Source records
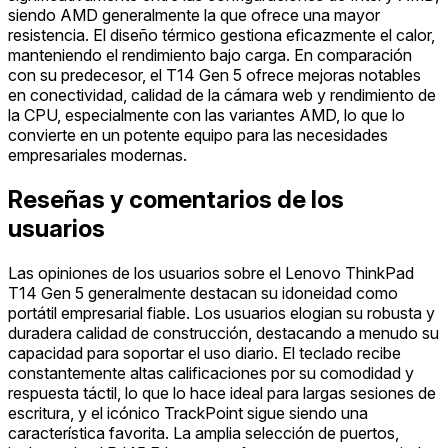
siendo AMD generalmente la que ofrece una mayor
resistencia. El diseño térmico gestiona eficazmente el calor,
manteniendo el rendimiento bajo carga. En comparación
con su predecesor, el T14 Gen 5 ofrece mejoras notables
en conectividad, calidad de la cámara web y rendimiento de
la CPU, especialmente con las variantes AMD, lo que lo
convierte en un potente equipo para las necesidades
empresariales modernas.
Reseñas y comentarios de los
usuarios
Las opiniones de los usuarios sobre el Lenovo ThinkPad
T14 Gen 5 generalmente destacan su idoneidad como
portátil empresarial fiable. Los usuarios elogian su robusta y
duradera calidad de construcción, destacando a menudo su
capacidad para soportar el uso diario. El teclado recibe
constantemente altas calificaciones por su comodidad y
respuesta táctil, lo que lo hace ideal para largas sesiones de
escritura, y el icónico TrackPoint sigue siendo una
característica favorita. La amplia selección de puertos,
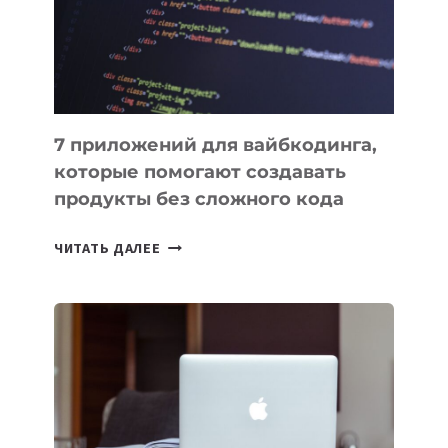
РАБОТЫ
7 приложений для вайбкодинга,
которые помогают создавать
продукты без сложного кода
7
ЧИТАТЬ ДАЛЕЕ
ПРИЛОЖЕНИЙ
ДЛЯ
ВАЙБКОДИНГА,
КОТОРЫЕ
ПОМОГАЮТ
СОЗДАВАТЬ
ПРОДУКТЫ
БЕЗ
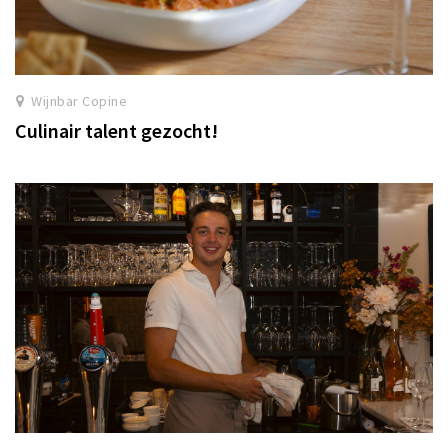
Wijnbar Copine
Culinair talent gezocht!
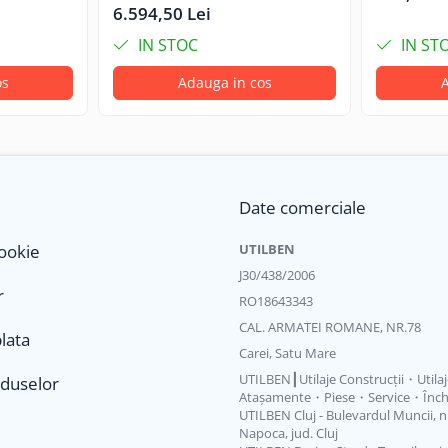
334/T3460
6.594,50 Lei
IN STOC
IN ST
os
Adauga in cos
A
Date comerciale
Cookie
UTILBEN
J30/438/2006
r
RO18643343
CAL. ARMATEI ROMANE, NR.78
lata
Carei, Satu Mare
UTILBEN┃Utilaje Construcții・Utila
oduselor
Atașamente・Piese・Service・Închi
UTILBEN Cluj - Bulevardul Muncii, nr.
Napoca, jud. Cluj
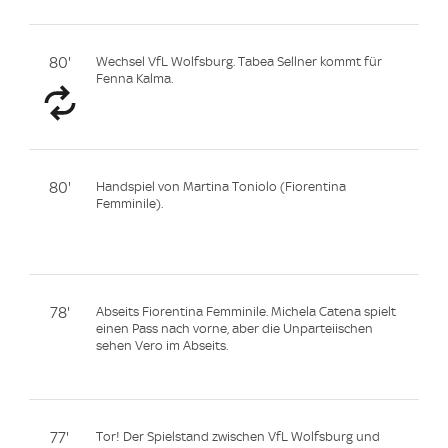
80'
Wechsel VfL Wolfsburg. Tabea Sellner kommt für
Fenna Kalma.
80'
Handspiel von Martina Toniolo (Fiorentina
Femminile).
78'
Abseits Fiorentina Femminile. Michela Catena spielt
einen Pass nach vorne, aber die Unparteiischen
sehen Vero im Abseits.
77'
Tor! Der Spielstand zwischen VfL Wolfsburg und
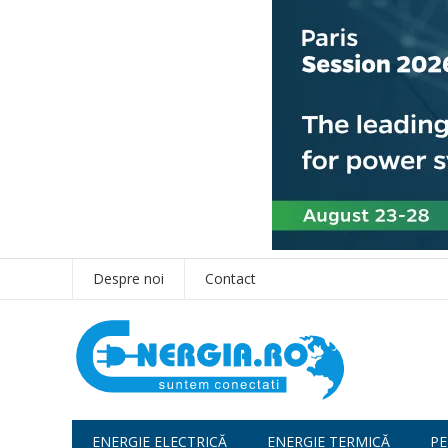
Despre noi
Contact
ENERGIE ELECTRICĂ
ENERGIE TERMICĂ
PE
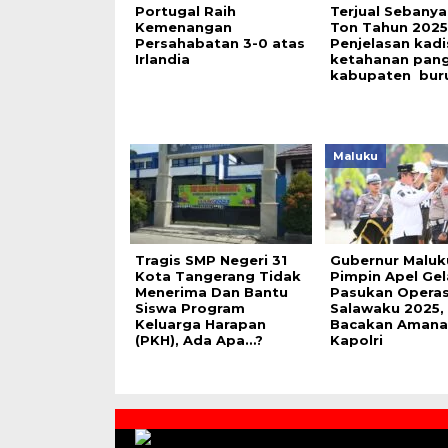
Portugal Raih
Terjual Sebanya
Kemenangan
Ton Tahun 2025,
Persahabatan 3-0 atas
Penjelasan kadi
Irlandia
ketahanan pan
kabupaten bur
Maluku
Tragis SMP Negeri 31
Gubernur Maluk
Kota Tangerang Tidak
Pimpin Apel Gel
Menerima Dan Bantu
Pasukan Operasi
Siswa Program
Salawaku 2025,
Keluarga Harapan
Bacakan Amana
(PKH), Ada Apa…?
Kapolri
Contact
Us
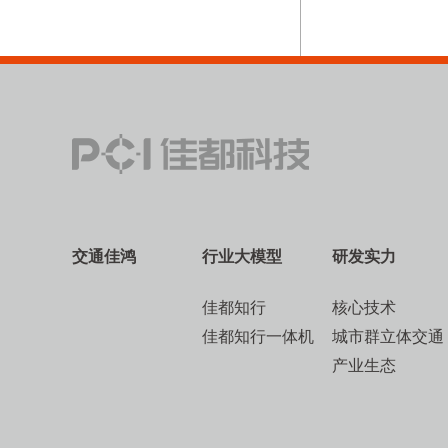
交通佳鸿
行业大模型
研发实力
佳都知行
核心技术
佳都知行一体机
城市群立体交通
产业生态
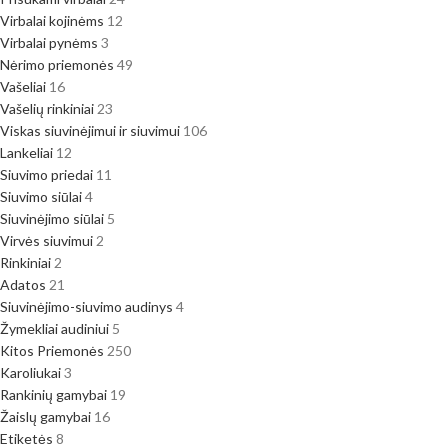
Virbalai kojinėms
12
Virbalai pynėms
3
Nėrimo priemonės
49
Vašeliai
16
Vašelių rinkiniai
23
Viskas siuvinėjimui ir siuvimui
106
Lankeliai
12
Siuvimo priedai
11
Siuvimo siūlai
4
Siuvinėjimo siūlai
5
Virvės siuvimui
2
Rinkiniai
2
Adatos
21
Siuvinėjimo-siuvimo audinys
4
Žymekliai audiniui
5
Kitos Priemonės
250
Karoliukai
3
Rankinių gamybai
19
Žaislų gamybai
16
Etiketės
8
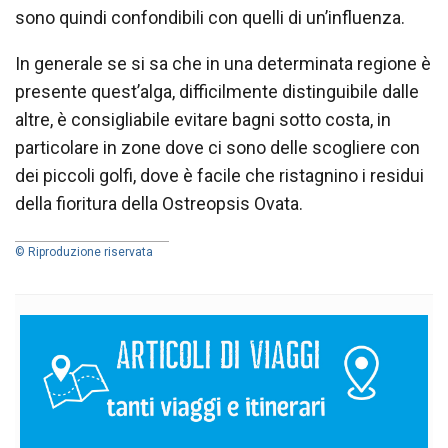
sono quindi confondibili con quelli di un’influenza.
In generale se si sa che in una determinata regione è
presente quest’alga, difficilmente distinguibile dalle
altre, è consigliabile evitare bagni sotto costa, in
particolare in zone dove ci sono delle scogliere con
dei piccoli golfi, dove è facile che ristagnino i residui
della fioritura della Ostreopsis Ovata.
© Riproduzione riservata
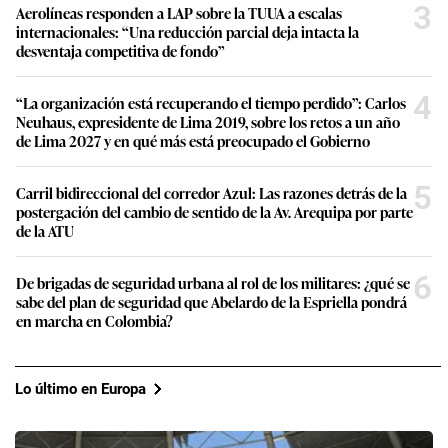
3
Aerolíneas responden a LAP sobre la TUUA a escalas
internacionales: “Una reducción parcial deja intacta la
desventaja competitiva de fondo”
4
“La organización está recuperando el tiempo perdido”: Carlos
Neuhaus, expresidente de Lima 2019, sobre los retos a un año
de Lima 2027 y en qué más está preocupado el Gobierno
5
Carril bidireccional del corredor Azul: Las razones detrás de la
postergación del cambio de sentido de la Av. Arequipa por parte
de la ATU
6
De brigadas de seguridad urbana al rol de los militares: ¿qué se
sabe del plan de seguridad que Abelardo de la Espriella pondrá
en marcha en Colombia?
Lo último en Europa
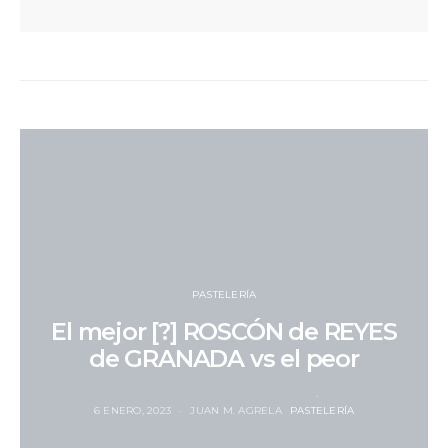
PASTELERÍA
El mejor [?] ROSCÓN de REYES
de GRANADA vs el peor
6 ENERO, 2023
JUAN M. AGRELA
PASTELERÍA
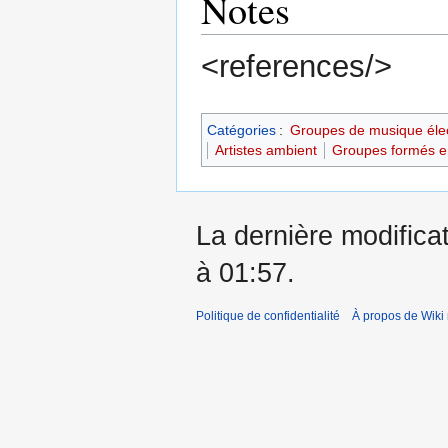
Notes
<references/>
Catégories
:
Groupes de musique éle
Artistes ambient
Groupes formés e
La dernière modificat
à 01:57.
Politique de confidentialité
À propos de Wiki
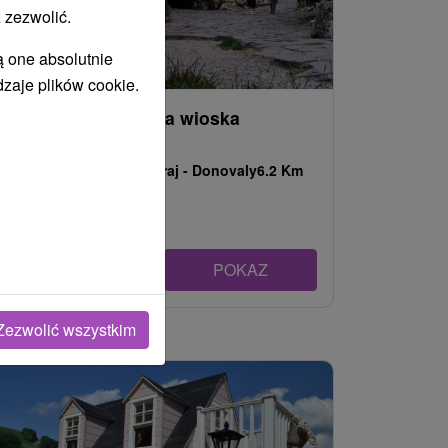
 zezwolić.
ą one absolutnie
dzaje plików cookie.
Habakkuki Bajkowa wioska
Donovaly
Banskobystrický kraj -
Donovaly
6.2 Km
POKAZ
Zezwolić wszystkim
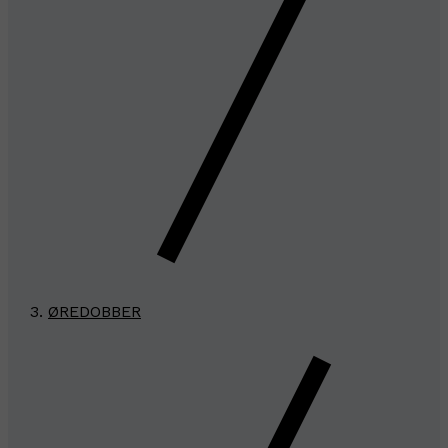
ØREDOBBER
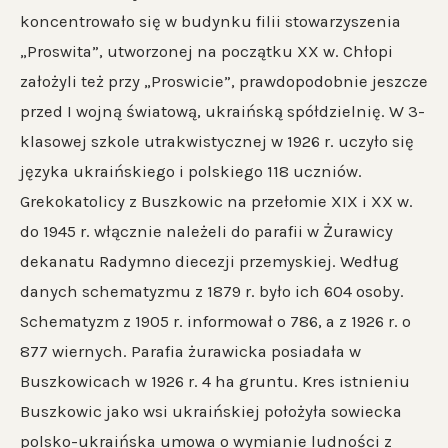
koncentrowało się w budynku filii stowarzyszenia
„Proswita”, utworzonej na początku XX w. Chłopi
założyli też przy „Proswicie”, prawdopodobnie jeszcze
przed I wojną światową, ukraińską spółdzielnię. W 3-
klasowej szkole utrakwistycznej w 1926 r. uczyło się
języka ukraińskiego i polskiego 118 uczniów.
Grekokatolicy z Buszkowic na przełomie XIX i XX w.
do 1945 r. włącznie należeli do parafii w Żurawicy
dekanatu Radymno diecezji przemyskiej. Według
danych schematyzmu z 1879 r. było ich 604 osoby.
Schematyzm z 1905 r. informował o 786, a z 1926 r. o
877 wiernych. Parafia żurawicka posiadała w
Buszkowicach w 1926 r. 4 ha gruntu. Kres istnieniu
Buszkowic jako wsi ukraińskiej położyła sowiecka
polsko-ukraińska umowa o wymianie ludności z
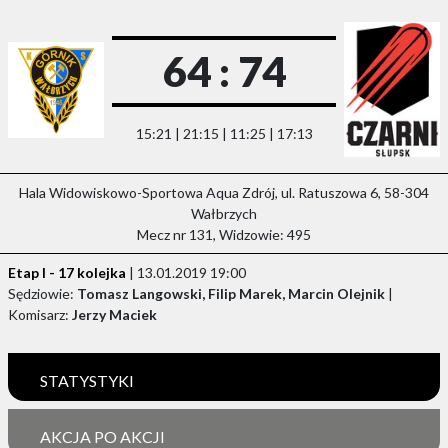
64 : 74
15:21 | 21:15 | 11:25 | 17:13
Hala Widowiskowo-Sportowa Aqua Zdrój, ul. Ratuszowa 6, 58-304
Wałbrzych
Mecz nr 131, Widzowie: 495
Etap I - 17 kolejka
| 13.01.2019 19:00
Sędziowie:
Tomasz Langowski, Filip Marek, Marcin Olejnik
|
Komisarz:
Jerzy Maciek
STATYSTYKI
AKCJA PO AKCJI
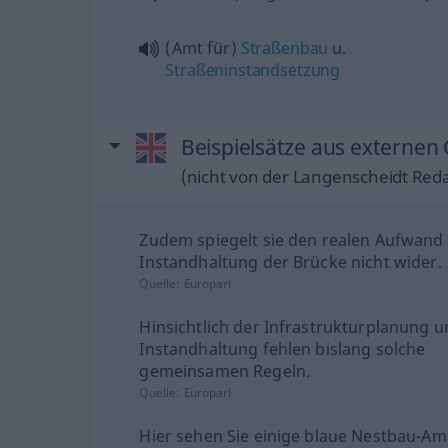
(Amt für)
Straßenbau
u.
Straßeninstandsetzung
Beispielsätze aus externen
(nicht von der Langenscheidt Reda
Zudem spiegelt sie den realen Aufwand 
Instandhaltung der Brücke nicht wider.
Quelle:
Europarl
Hinsichtlich der Infrastrukturplanung 
Instandhaltung fehlen bislang solche
gemeinsamen Regeln.
Quelle:
Europarl
Hier sehen Sie einige blaue Nestbau-Am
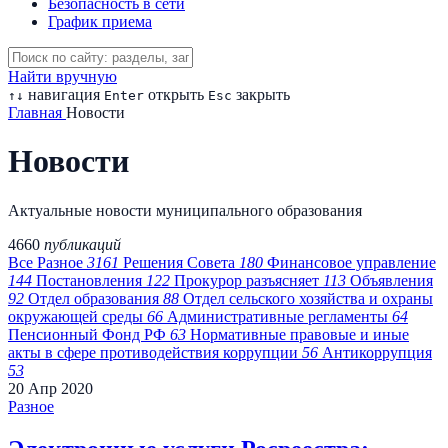
Безопасность в сети
График приема
Найти вручную
навигация
открыть
закрыть
↑
↓
Enter
Esc
Главная
Новости
Новости
Актуальные новости муниципального образования
4660
публикаций
Все
Разное
3161
Решения Совета
180
Финансовое управление
144
Постановления
122
Прокурор разъясняет
113
Объявления
92
Отдел образования
88
Отдел сельского хозяйства и охраны
окружающей среды
66
Административные регламенты
64
Пенсионный Фонд РФ
63
Нормативные правовые и иные
акты в сфере противодействия коррупции
56
Антикоррупция
53
20
Апр
2020
Разное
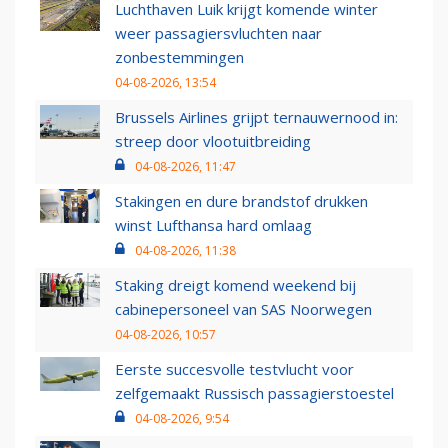
Luchthaven Luik krijgt komende winter
weer passagiersvluchten naar
zonbestemmingen
04-08-2026, 13:54
Brussels Airlines grijpt ternauwernood in:
streep door vlootuitbreiding
04-08-2026, 11:47
Stakingen en dure brandstof drukken
winst Lufthansa hard omlaag
04-08-2026, 11:38
Staking dreigt komend weekend bij
cabinepersoneel van SAS Noorwegen
04-08-2026, 10:57
Eerste succesvolle testvlucht voor
zelfgemaakt Russisch passagierstoestel
04-08-2026, 9:54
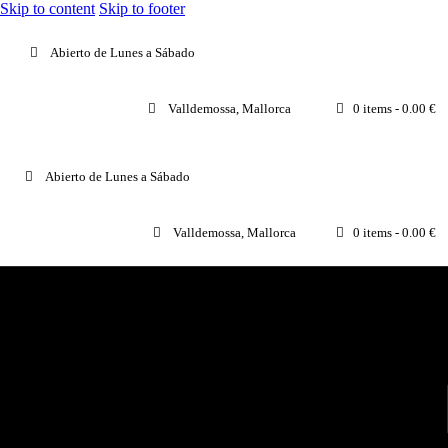
Skip to content
Skip to footer
Abierto de Lunes a Sábado
Valldemossa, Mallorca
0 items
-
0.00 €
Abierto de Lunes a Sábado
Valldemossa, Mallorca
0 items
-
0.00 €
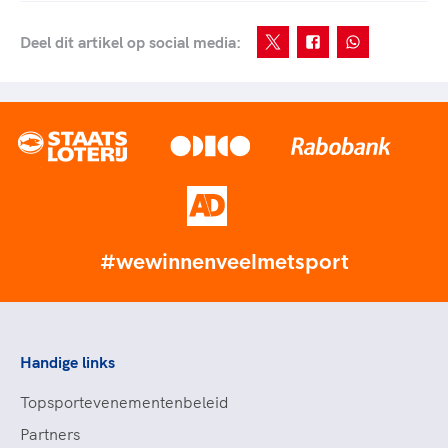
Deel dit artikel op social media:
#wewinnenveelmetsport
Handige links
Topsportevenementenbeleid
Partners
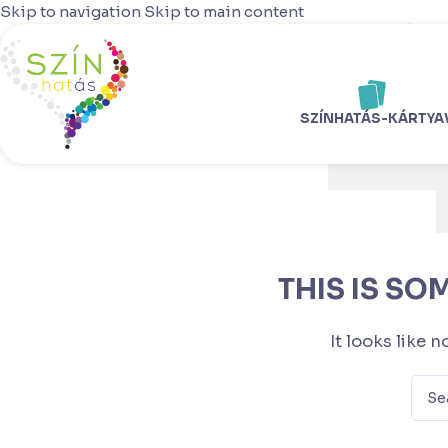
Skip to navigation
Skip to main content
SZÍNHATÁS-KÁRTYA
THIS IS SO
It looks like 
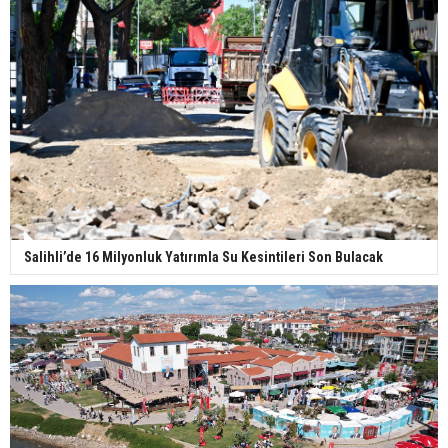
Salihli’de 16 Milyonluk Yatırımla Su Kesintileri Son Bulacak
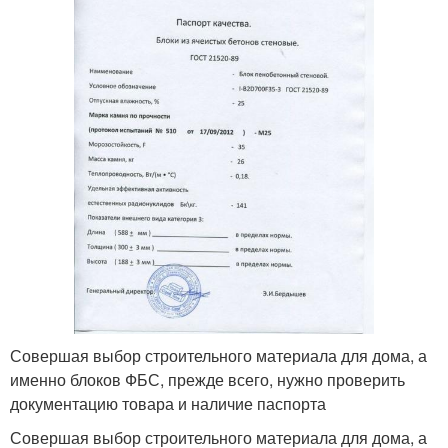
Совершая выбор строительного материала для дома, а
именно блоков ФБС, прежде всего, нужно проверить
документацию товара и наличие паспорта
Совершая выбор строительного материала для дома, а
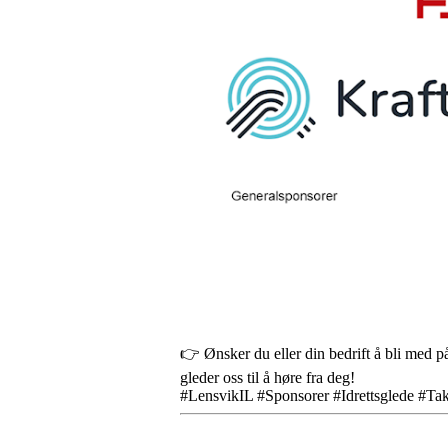
👉 Ønsker du eller din bedrift å bli med på 
gleder oss til å høre fra deg!
#LensvikIL #Sponsorer #Idrettsglede #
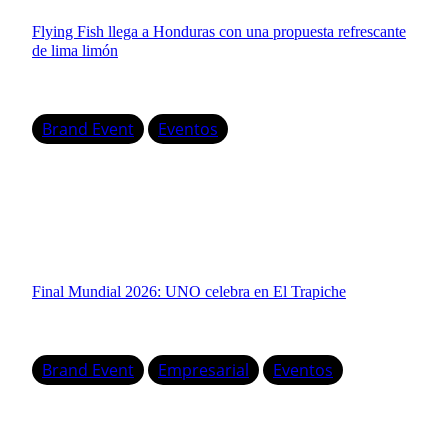
Flying Fish llega a Honduras con una propuesta refrescante
de lima limón
Brand Event
Eventos
Final Mundial 2026: UNO celebra en El Trapiche
Brand Event
Empresarial
Eventos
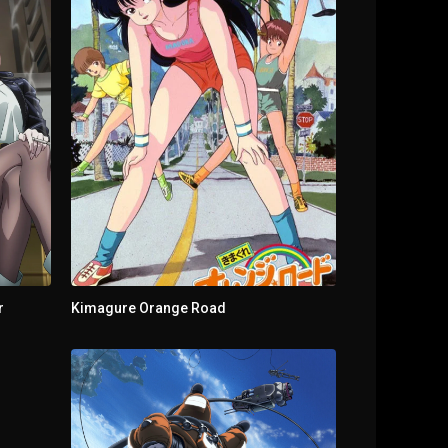
r
Kimagure Orange Road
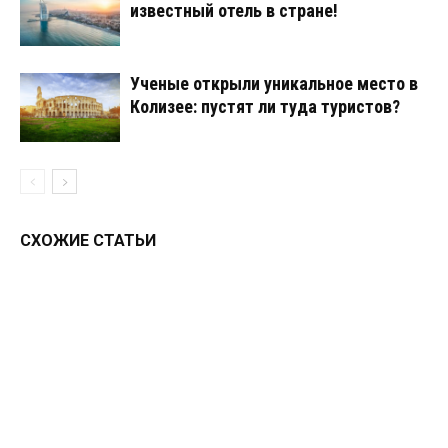
известный отель в стране!
Ученые открыли уникальное место в
Колизее: пустят ли туда туристов?
СХОЖИЕ СТАТЬИ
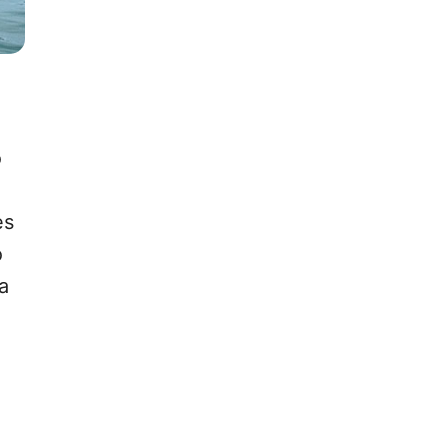
o
es
o
a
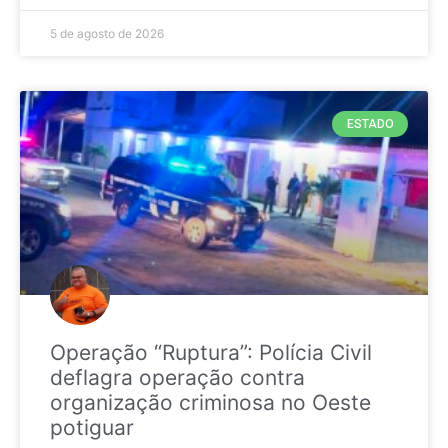
5 de agosto de 2026
ESTADO
Operação “Ruptura”: Polícia Civil
deflagra operação contra
organização criminosa no Oeste
potiguar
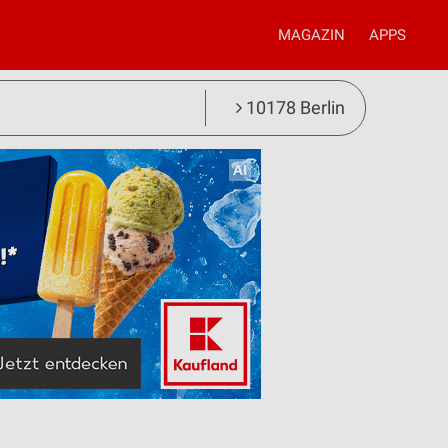
MAGAZIN
APPS
10178 Berlin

_What the exercise asks_:
If a picture sits between the line containing "postergación del cambio" and the line containing "Schematyzm z 1905", leave it out, and return the lines of that range above exactly, both ends included.

_Solution_:
postergación del cambio de sentido de la Av. Arequipa por parte
de la ATU
6
De brigadas de seguridad urbana al rol de los militares: ¿qué se
sabe del plan de seguridad que Abelardo de la Espriella pondrá
en marcha en Colombia?
Lo último en Europa
PASTELERÍA
El mejor [?] ROSCÓN de REYES
de GRANADA vs el peor
6 ENERO, 2023
JUAN M. AGRELA
PASTELERÍA
Notes
<references/>
Catégories
:
Groupes de musique éle
Artistes ambient
Groupes formés e
La dernière modificat
à 01:57.
Politique de confidentialité
À propos de Wiki
 zezwolić.
ą one absolutnie
dzaje plików cookie.
Habakkuki Bajkowa wioska
Donovaly
Banskobystrický kraj -
Donovaly
6.2 Km
POKAZ
Zezwolić wszystkim
ØREDOBBER
koncentrowało się w budynku filii stowarzyszenia
„Proswita”, utworzonej na początku XX w. Chłopi
założyli też przy „Proswicie”, prawdopodobnie jeszcze
przed I wojną światową, ukraińską spółdzielnię. W 3-
klasowej szkole utrakwistycznej w 1926 r. uczyło się
języka ukraińskiego i polskiego 118 uczniów.
Grekokatolicy z Buszkowic na przełomie XIX i XX w.
do 1945 r. włącznie należeli do parafii w Żurawicy
dekanatu Radymno diecezji przemyskiej. Według
danych schematyzmu z 1879 r. było ich 604 osoby.
Schematyzm z 1905 r. informował o 786, a z 1926 r. o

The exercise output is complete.